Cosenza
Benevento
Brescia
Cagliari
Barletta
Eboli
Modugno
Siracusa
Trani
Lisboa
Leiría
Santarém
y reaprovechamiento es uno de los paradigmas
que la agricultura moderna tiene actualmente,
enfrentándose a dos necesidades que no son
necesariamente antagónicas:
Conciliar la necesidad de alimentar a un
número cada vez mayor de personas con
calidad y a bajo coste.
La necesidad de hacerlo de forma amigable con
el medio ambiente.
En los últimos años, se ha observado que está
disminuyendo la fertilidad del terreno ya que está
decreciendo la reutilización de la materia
---
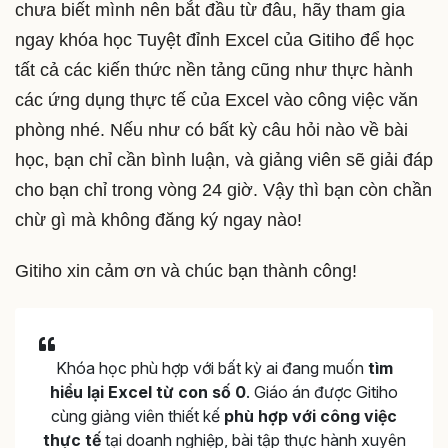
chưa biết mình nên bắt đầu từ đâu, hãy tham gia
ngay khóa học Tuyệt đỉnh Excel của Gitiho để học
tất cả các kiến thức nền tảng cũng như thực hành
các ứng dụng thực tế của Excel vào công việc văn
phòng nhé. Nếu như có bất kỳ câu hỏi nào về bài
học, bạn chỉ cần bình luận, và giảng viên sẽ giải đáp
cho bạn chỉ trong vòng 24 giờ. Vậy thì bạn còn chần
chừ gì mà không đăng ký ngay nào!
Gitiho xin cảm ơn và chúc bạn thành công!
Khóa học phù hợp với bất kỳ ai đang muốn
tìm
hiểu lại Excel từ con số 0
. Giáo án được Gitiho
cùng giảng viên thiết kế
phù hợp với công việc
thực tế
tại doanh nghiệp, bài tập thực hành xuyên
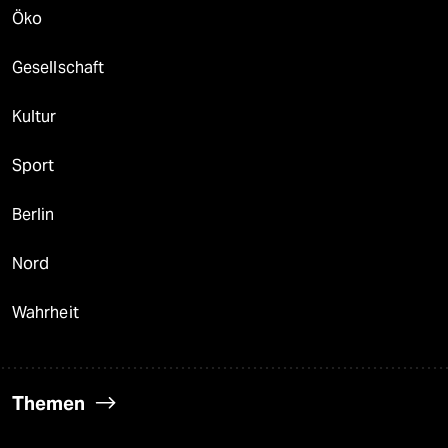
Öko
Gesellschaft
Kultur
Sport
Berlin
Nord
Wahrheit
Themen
==
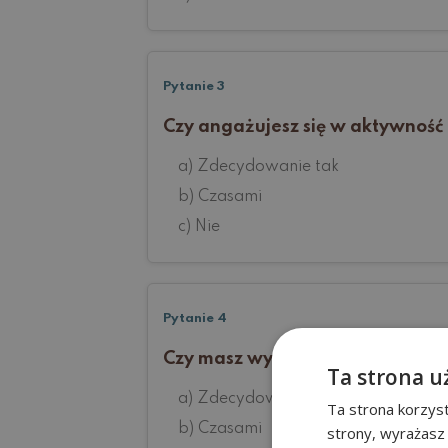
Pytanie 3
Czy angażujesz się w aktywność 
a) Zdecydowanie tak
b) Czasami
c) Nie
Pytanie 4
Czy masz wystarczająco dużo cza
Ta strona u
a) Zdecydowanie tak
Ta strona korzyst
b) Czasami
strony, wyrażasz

• _What you need to do_:
Produce only the lines from the line containing "học, bạn chỉ" through the line containing "cùng giảng viên thiết kế", inclusive of both, exactly as they stand in the entries above.

• _Solution for this task_:
học, bạn chỉ cần bình luận, và giảng viên sẽ giải đáp
cho bạn chỉ trong vòng 24 giờ. Vậy thì bạn còn chần
chừ gì mà không đăng ký ngay nào!
Gitiho xin cảm ơn và chúc bạn thành công!
Khóa học phù hợp với bất kỳ ai đang muốn
tìm
hiểu lại Excel từ con số 0
. Giáo án được Gitiho
cùng giảng viên thiết kế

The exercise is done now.